U.S. Attorney Buchanan stated: "Individuals like Anton Geiser, who
assisted the Nazis in their quest to extinguish the lives of
millions of innocent men, women and children, do not deserve the
benefits of U.S. citizenship. "

The proceedings to denaturalize Geiser were instituted in 2004 by
OSI and the U.S. Attorney's Office in Pittsburgh. The case is a
result of OSI's ongoing efforts to identify, investigate and take
legal action against former participants in Nazi persecution who
reside in the United States. Since OSI began operations in 1979, it
has won cases against 103 individuals who assisted in Nazi
persecution.
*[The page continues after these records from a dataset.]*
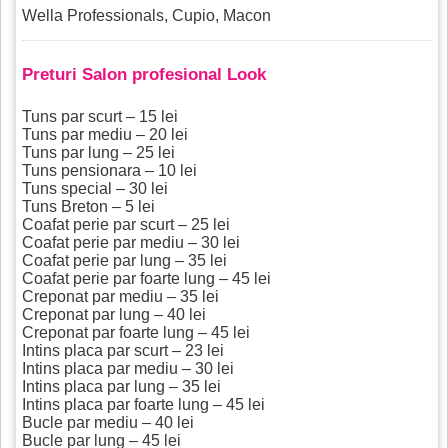
Wella Professionals, Cupio, Macon
Preturi Salon profesional Look
Tuns par scurt – 15 lei
Tuns par mediu – 20 lei
Tuns par lung – 25 lei
Tuns pensionara – 10 lei
Tuns special – 30 lei
Tuns Breton – 5 lei
Coafat perie par scurt – 25 lei
Coafat perie par mediu – 30 lei
Coafat perie par lung – 35 lei
Coafat perie par foarte lung – 45 lei
Creponat par mediu – 35 lei
Creponat par lung – 40 lei
Creponat par foarte lung – 45 lei
Intins placa par scurt – 23 lei
Intins placa par mediu – 30 lei
Intins placa par lung – 35 lei
Intins placa par foarte lung – 45 lei
Bucle par mediu – 40 lei
Bucle par lung – 45 lei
In addition, more than 175 individuals who sought to
enter the United States in recent years have been blocked from doing
so as a result of OSI's "Watchlist" program, which is enforced in
cooperation with the Department of Homeland Security.


----------



## evangilder (Oct 1, 2006)

Agreed, good riddance. I especially liked the statement of the assistant attorney general. "The court's ruling today confirms that the United States is not and never will be a haven for those who participated in Nazi genocide."


----------



## DerAdlerIstGelandet (Oct 1, 2006)

Good and I hope they find more of them. I also hope that once they get back to Germany they are tried and punished.


----------



## Vassili Zaitzev (Oct 16, 2006)

Sweet, it's nice to know scum like him are getting the boot from the U.S.


----------



## R-2800 (Oct 16, 2006)

it's good that they are getting ride of them and as DerAdlerIstGelandet said i hope they do go back and get tried


----------



## DerAdlerIstGelandet (Oct 16, 2006)

R-2800 said:


> it's good that they are getting ride of them and as DerAdlerIstGelandet said i hope they do go back and get tried



Most of them do. You here about it every once in a while on the German news. There is a special Tribunal here in Germany that searches for Nazis from WW2 and right now they are trying to get one from Argentina but the Argentinan government will not hand them over and they are currently getting one from Italy right now.


----------



## R-2800 (Oct 24, 2006)

cool at least they are doing something about it


----------